Exercise aim: Your copy should match the listing word for word, apart from the pictures, which are left out.

Provided data:
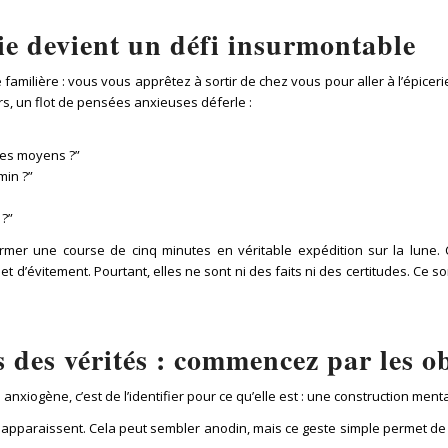
e devient un défi insurmontable
amilière : vous vous apprêtez à sortir de chez vous pour aller à l’épice
s, un flot de pensées anxieuses déferle :
mes moyens ?”
min ?”
 ?”
rmer une course de cinq minutes en véritable expédition sur la lune. C
 et d’évitement. Pourtant, elles ne sont ni des faits ni des certitudes. Ce 
s des vérités : commencez par les o
iogène, c’est de l’identifier pour ce qu’elle est : une construction ment
pparaissent. Cela peut sembler anodin, mais ce geste simple permet de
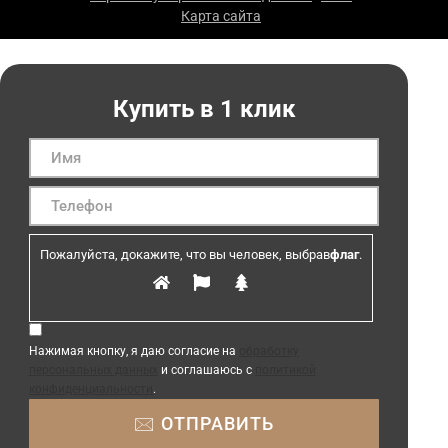
Карта сайта
|
Купить в 1 клик
Пожалуйста, докажите, что вы человек, выбрав
флаг
.
Нажимая кнопку, я даю согласие на
обработку
персональных данных
и соглашаюсь с
политикой
конфиденциальности
.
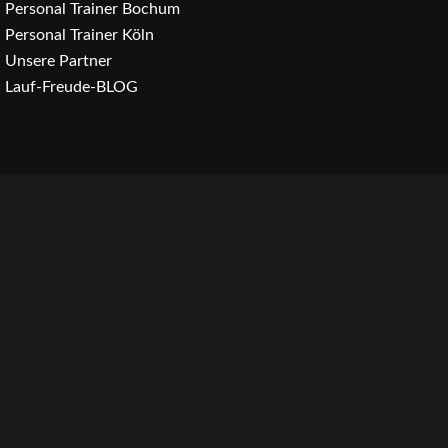
Personal Trainer Bochum
Personal Trainer Köln
Unsere Partner
Lauf-Freude-BLOG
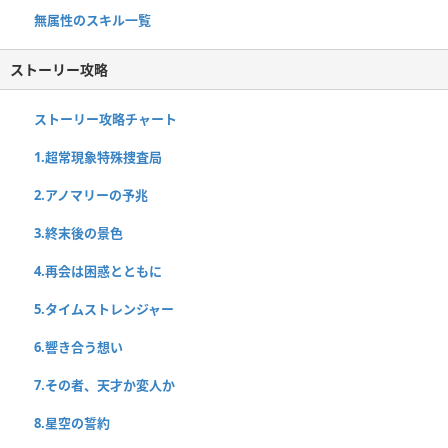
無属性のスキル一覧
ストーリー攻略
ストーリー攻略チャート
1.超常現象特殊捜査局
2.アノマリーの予兆
3.終末後の景色
4.再会は困惑とともに
5.タイムストレンジャー
6.響き合う想い
7.その者、天才か変人か
8.星空の誓約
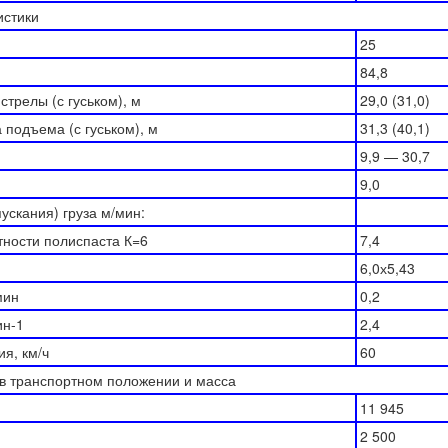
истики
25
84,8
трелы (с гуськом), м
29,0 (31,0)
подъема (с гуськом), м
31,3 (40,1)
9,9 — 30,7
9,0
ускания) груза м/мин:
тности полиспаста К=6
7,4
6,0х5,43
мин
0,2
ин-1
2,4
я, км/ч
60
в транспортном положении и масса
11 945
2 500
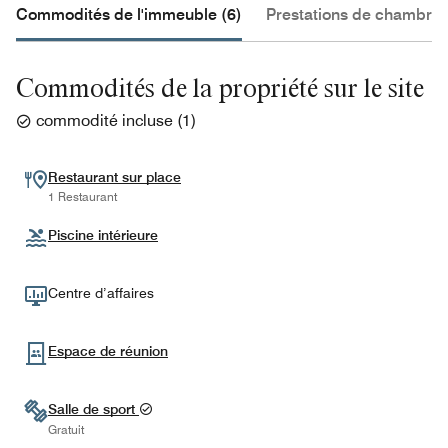
Commodités de l'immeuble (6)
Prestations de chambre 
Commodités de la propriété sur le site
commodité incluse
(
1
)
Restaurant sur place
1 Restaurant
Piscine intérieure
Centre d’affaires
Espace de réunion
Salle de sport
Gratuit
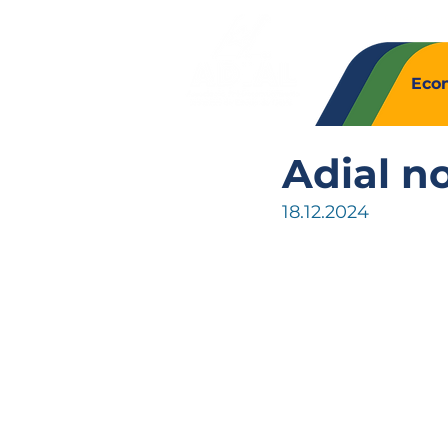
Quem So
Eco
Adial n
18.12.2024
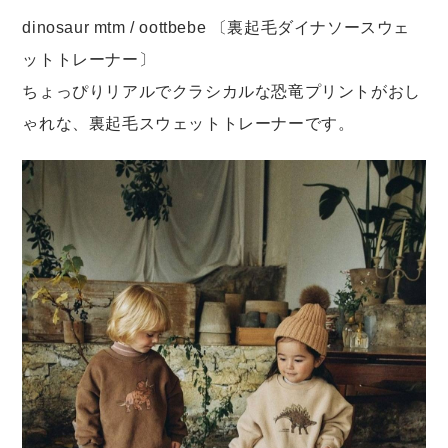
dinosaur mtm / oottbebe 〔裏起毛ダイナソースウェ
Set up / Salopette / One piece
ットトレーナー〕
ちょっぴりリアルでクラシカルな恐竜プリントがおし
Leggings / tights
ゃれな、裏起毛スウェットトレーナーです。
Room wear
Hat / Cap
Socks
Shoes
Bag
Accessories / Goods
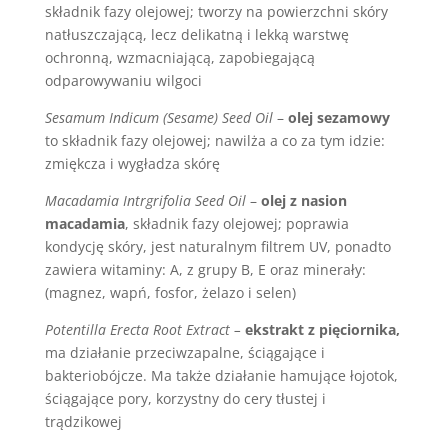
składnik fazy olejowej; tworzy na powierzchni skóry
natłuszczającą, lecz delikatną i lekką warstwę
ochronną, wzmacniającą, zapobiegającą
odparowywaniu wilgoci
Sesamum Indicum (Sesame) Seed Oil
–
olej sezamowy
to składnik fazy olejowej; nawilża a co za tym idzie:
zmiękcza i wygładza skórę
Macadamia Intrgrifolia Seed Oil
–
olej z nasion
macadamia
, składnik fazy olejowej; poprawia
kondycję skóry, jest naturalnym filtrem UV, ponadto
zawiera witaminy: A, z grupy B, E oraz minerały:
(magnez, wapń, fosfor, żelazo i selen)
Potentilla Erecta Root Extract –
ekstrakt z pięciornika,
ma działanie przeciwzapalne, ściągające i
bakteriobójcze. Ma także działanie hamujące łojotok,
ściągające pory, korzystny do cery tłustej i
trądzikowej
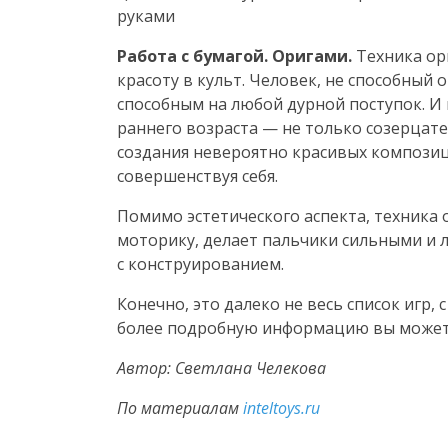
руками
Работа с бумагой. Оригами.
Техника ор
красоту в культ. Человек, не способный
способным на любой дурной поступок. И 
раннего возраста — не только созерцате
создания невероятно красивых композици
совершенствуя себя.
Помимо эстетического аспекта, техника
моторику, делает пальчики сильными и 
с конструированием.
Конечно, это далеко не весь список игр
более подробную информацию вы можете
Автор: Светлана Челекова
По материалам
inteltoys.ru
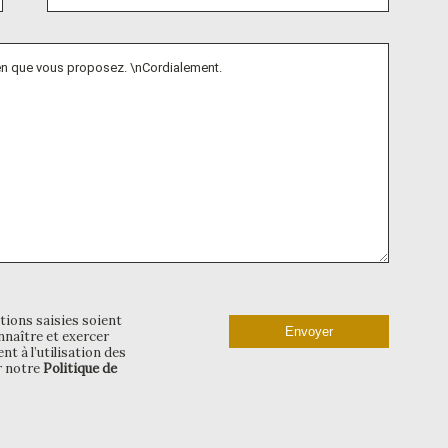
tions saisies soient
naître et exercer
t à l’utilisation des
r notre
Politique de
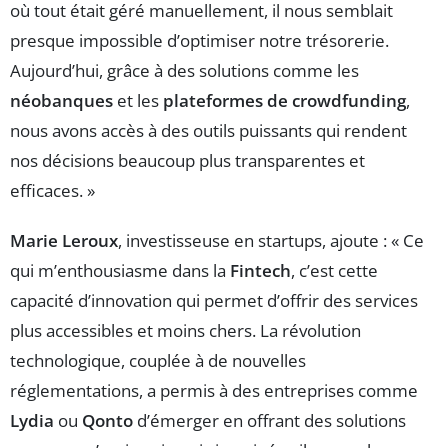
où tout était géré manuellement, il nous semblait
presque impossible d’optimiser notre trésorerie.
Aujourd’hui, grâce à des solutions comme les
néobanques
et les
plateformes de crowdfunding
,
nous avons accès à des outils puissants qui rendent
nos décisions beaucoup plus transparentes et
efficaces. »
Marie Leroux
, investisseuse en startups, ajoute : « Ce
qui m’enthousiasme dans la
Fintech
, c’est cette
capacité d’innovation qui permet d’offrir des services
plus accessibles et moins chers. La révolution
technologique, couplée à de nouvelles
réglementations, a permis à des entreprises comme
Lydia
ou
Qonto
d’émerger en offrant des solutions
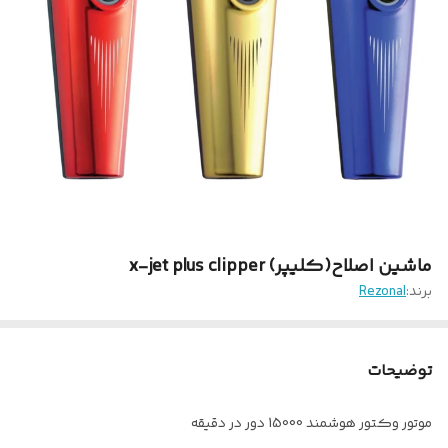
ماشین اصلاح(کلیپر) x-jet plus clipper
برند:
Rezonal
توضیحات
موتور وکتور هوشمند 15000 دور در دقیقه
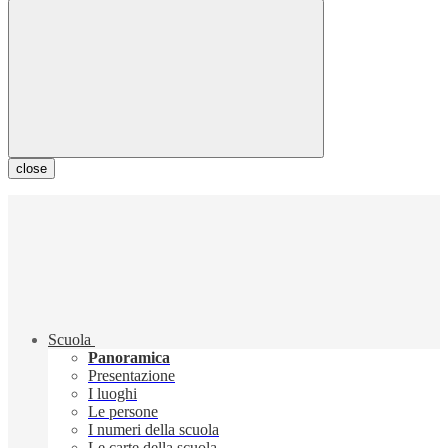
close
Scuola
Panoramica
Presentazione
I luoghi
Le persone
I numeri della scuola
Le carte della scuola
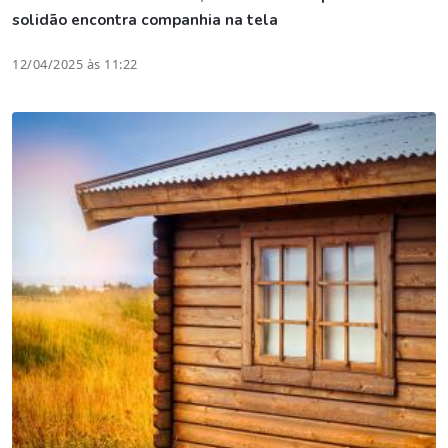
solidão encontra companhia na tela
12/04/2025 às 11:22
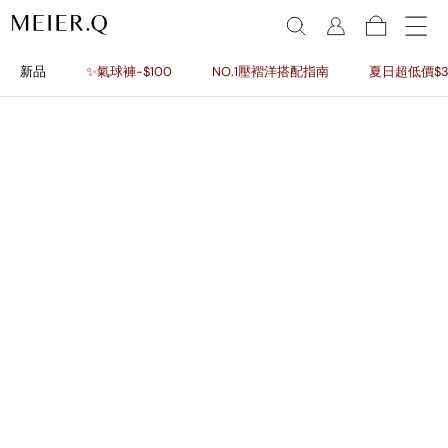
新品
✨氣球褲-$100
NO.1壓褶洋搭配指南
夏日超低價$3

Your solution:
e devient un défi insurmontable
amilière : vous vous apprêtez à sortir de chez vous pour aller à l’épice
s, un flot de pensées anxieuses déferle :
mes moyens ?”
min ?”
 ?”
rmer une course de cinq minutes en véritable expédition sur la lune. C
 et d’évitement. Pourtant, elles ne sont ni des faits ni des certitudes. Ce 
s des vérités : commencez par les o
iogène, c’est de l’identifier pour ce qu’elle est : une construction ment
pparaissent. Cela peut sembler anodin, mais ce geste simple permet de
Карта сайта
|
Купить в 1 клик
Пожалуйста, докажите, что вы человек, выбрав
флаг
.
Нажимая кнопку, я даю согласие на
обработку
персональных данных
и соглашаюсь с
политикой
конфиденциальности
.
Personal Trainer Bochum
Personal Trainer Köln
Unsere Partner
Lauf-Freude-BLOG
無属性のスキル一覧
ストーリー攻略
ストーリー攻略チャート
1.超常現象特殊捜査局
2.アノマリーの予兆
3.終末後の景色
4.再会は困惑とともに
5.タイムストレンジャー
6.響き合う想い
7.その者、天才か変人か
8.星空の誓約
истики
25
84,8
трелы (с гуськом), м
29,0 (31,0)
подъема (с гуськом), м
31,3 (40,1)
9,9 — 30,7
9,0
ускания) груза м/мин:
тности полиспаста К=6
7,4
6,0х5,43
мин
0,2
ин-1
2,4
я, км/ч
60
в транспортном положении и масса
11 945
2 500
Commodités de l'immeuble (6)
Prestations de chambre 
Commodités de la propriété sur le site
commodité incluse
(
1
)
Restaurant sur place
1 Restaurant
Piscine intérieure
Centre d’affaires
Espace de réunion
Salle de sport
Gratuit
Quem So
Eco
Adial n
18.12.2024
dinosaur mtm / oottbebe 〔裏起毛ダイナソースウェ
Set up / Salopette / One piece
ットトレーナー〕
ちょっぴりリアルでクラシカルな恐竜プリントがおし
Leggings / tights
ゃれな、裏起毛スウェットトレーナーです。
Room wear
Hat / Cap
Socks
Shoes
Bag
Accessories / Goods
składnik fazy olejowej; tworzy na powierzchni skóry
natłuszczającą, lecz delikatną i lekką warstwę
ochronną, wzmacniającą, zapobiegającą
odparowywaniu wilgoci
Sesamum Indicum (Sesame) Seed Oil
–
olej sezamowy
to składnik fazy olejowej; nawilża a co za tym idzie:
zmiękcza i wygładza skórę
Macadamia Intrgrifolia Seed Oil
–
olej z nasion
macadamia
, składnik fazy olejowej; poprawia
kondycję skóry, jest naturalnym filtrem UV, ponadto
zawiera witaminy: A, z grupy B, E oraz minerały:
(magnez, wapń, fosfor, żelazo i selen)
Potentilla Erecta Root Extract –
ekstrakt z pięciornika,
ma działanie przeciwzapalne, ściągające i
bakteriobójcze. Ma także działanie hamujące łojotok,
ściągające pory, korzystny do cery tłustej i
trądzikowej
руками
Работа с бумагой. Оригами.
Техника ор
красоту в культ. Человек, не способный
способным на любой дурной поступок. И 
раннего возраста — не только созерцате
создания невероятно красивых композици
совершенствуя себя.
Помимо эстетического аспекта, техника
моторику, делает пальчики сильными и 
с конструированием.
Конечно, это далеко не весь список игр
более подробную информацию вы можете
Автор: Светлана Челекова
По материалам
inteltoys.ru
tions saisies soient
naître et exercer
t à l’utilisation des
r notre
Politique de
où tout était géré manuellement, il nous semblait
presque impossible d’optimiser notre trésorerie.
Aujourd’hui, grâce à des solutions comme les
néobanques
et les
plateformes de crowdfunding
,
nous avons accès à des outils puissants qui rendent
nos décisions beaucoup plus transparentes et
efficaces. »
Marie Leroux
, investisseuse en startups, ajoute : « Ce
qui m’enthousiasme dans la
Fintech
, c’est cette
capacité d’innovation qui permet d’offrir des services
plus accessibles et moins chers. La révolution
technologique, couplée à de nouvelles
réglementations, a permis à des entreprises comme
Lydia
ou
Qonto
d’émerger en offrant des solutions
ماشین اصلاح(کلیپر) x-jet plus clipper
برند:
Rezonal
توضیحات
موتور وکتور هوشمند 15000 دور در دقیقه
close
Scuola
Panoramica
Presentazione
I luoghi
Le persone
I numeri della scuola
Le carte della scuola
solidão encontra companhia na tela
12/04/2025 às 11:22
新品
✨氣球褲-$100
NO.1壓褶洋搭配指南
夏日超低價$3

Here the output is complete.